Problem details. Lines, not repeats, are what count: give the number of lines below that hold "services", and nothing more.

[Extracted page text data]
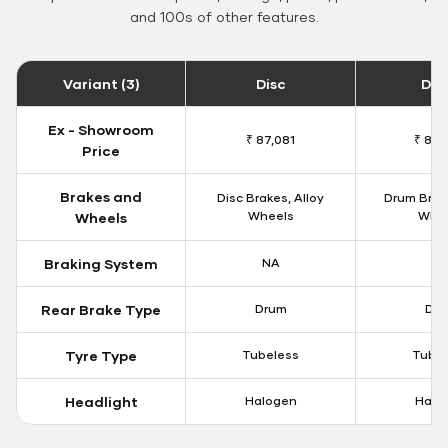
and 100s of other features.
Variant (3)
Disc
Dr
Ex - Showroom
₹ 87,081
₹ 82,
Price
Brakes and
Disc Brakes, Alloy
Drum Brake
Wheels
Whe
Wheels
Braking System
NA
N
Rear Brake Type
Drum
Dr
Tyre Type
Tubeless
Tubel
Headlight
Halogen
Halo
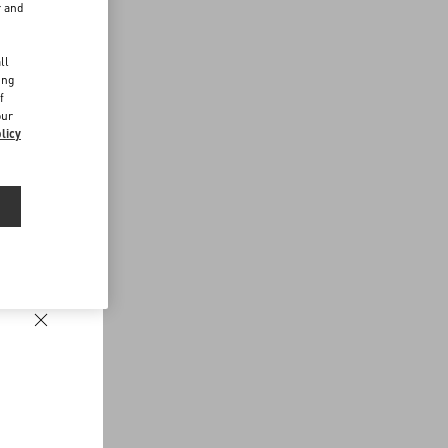
r and
d
ll
ing
f
our
licy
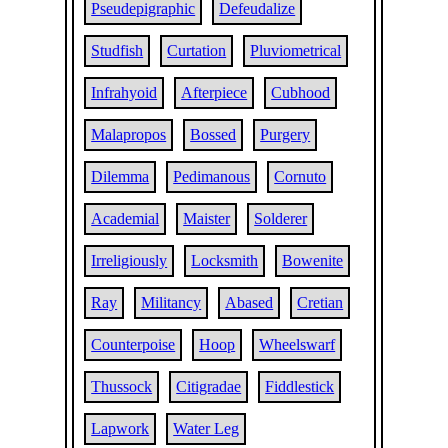
Pseudepigraphic
Defeudalize
Studfish
Curtation
Pluviometrical
Infrahyoid
Afterpiece
Cubhood
Malapropos
Bossed
Purgery
Dilemma
Pedimanous
Cornuto
Academial
Maister
Solderer
Irreligiously
Locksmith
Bowenite
Ray
Militancy
Abased
Cretian
Counterpoise
Hoop
Wheelswarf
Thussock
Citigradae
Fiddlestick
Lapwork
Water Leg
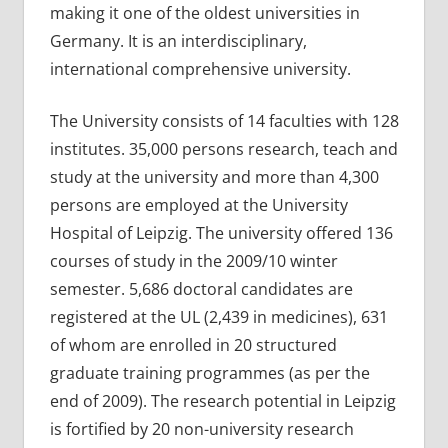
making it one of the oldest universities in
Germany. It is an interdisciplinary,
international comprehensive university.
The University consists of 14 faculties with 128
institutes. 35,000 persons research, teach and
study at the university and more than 4,300
persons are employed at the University
Hospital of Leipzig. The university offered 136
courses of study in the 2009/10 winter
semester. 5,686 doctoral candidates are
registered at the UL (2,439 in medicines), 631
of whom are enrolled in 20 structured
graduate training programmes (as per the
end of 2009). The research potential in Leipzig
is fortified by 20 non-university research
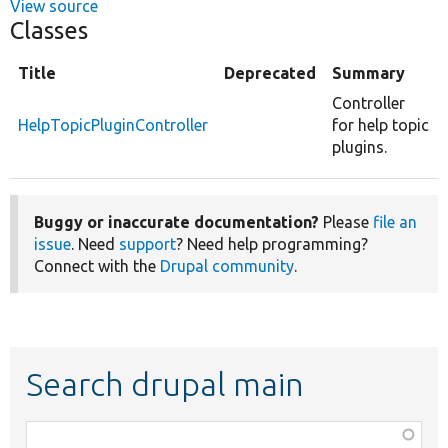
View source
Classes
Title
Deprecated
Summary
Controller
HelpTopicPluginController
for help topic
plugins.
Buggy or inaccurate documentation?
Please
file an
issue
. Need
support
? Need help programming?
Connect with the
Drupal community
.
Search drupal main
Function,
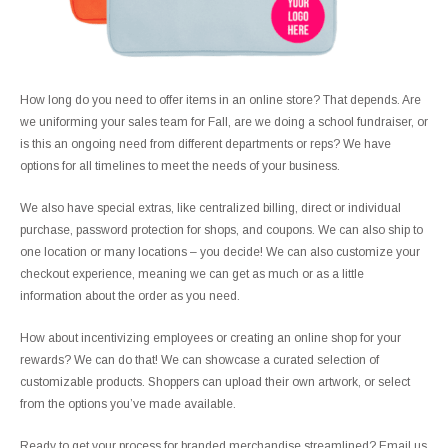
How long do you need to offer items in an online store? That depends. Are
we uniforming your sales team for Fall, are we doing a school fundraiser, or
is this an ongoing need from different departments or reps? We have
options for all timelines to meet the needs of your business.
We also have special extras, like centralized billing, direct or individual
purchase, password protection for shops, and coupons. We can also ship to
one location or many locations – you decide! We can also customize your
checkout experience, meaning we can get as much or as a little
information about the order as you need.
How about incentivizing employees or creating an online shop for your
rewards? We can do that! We can showcase a curated selection of
customizable products. Shoppers can upload their own artwork, or select
from the options you’ve made available.
Ready to get your process for branded merchandise streamlined? Email us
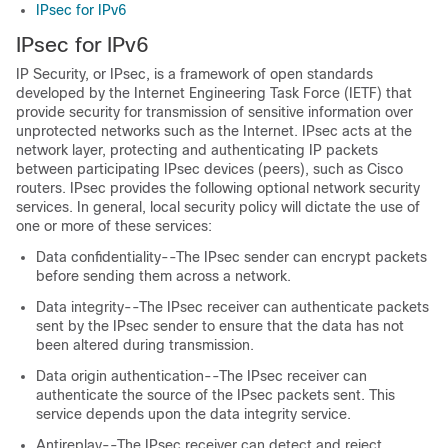
IPsec for IPv6
IPsec for IPv6
IP Security, or IPsec, is a framework of open standards
developed by the Internet Engineering Task Force (IETF) that
provide security for transmission of sensitive information over
unprotected networks such as the Internet. IPsec acts at the
network layer, protecting and authenticating IP packets
between participating IPsec devices (peers), such as Cisco
routers. IPsec provides the following optional network security
services. In general, local security policy will dictate the use of
one or more of these services:
Data confidentiality--The IPsec sender can encrypt packets
before sending them across a network.
Data integrity--The IPsec receiver can authenticate packets
sent by the IPsec sender to ensure that the data has not
been altered during transmission.
Data origin authentication--The IPsec receiver can
authenticate the source of the IPsec packets sent. This
service depends upon the data integrity service.
Antireplay--The IPsec receiver can detect and reject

Task solution. 2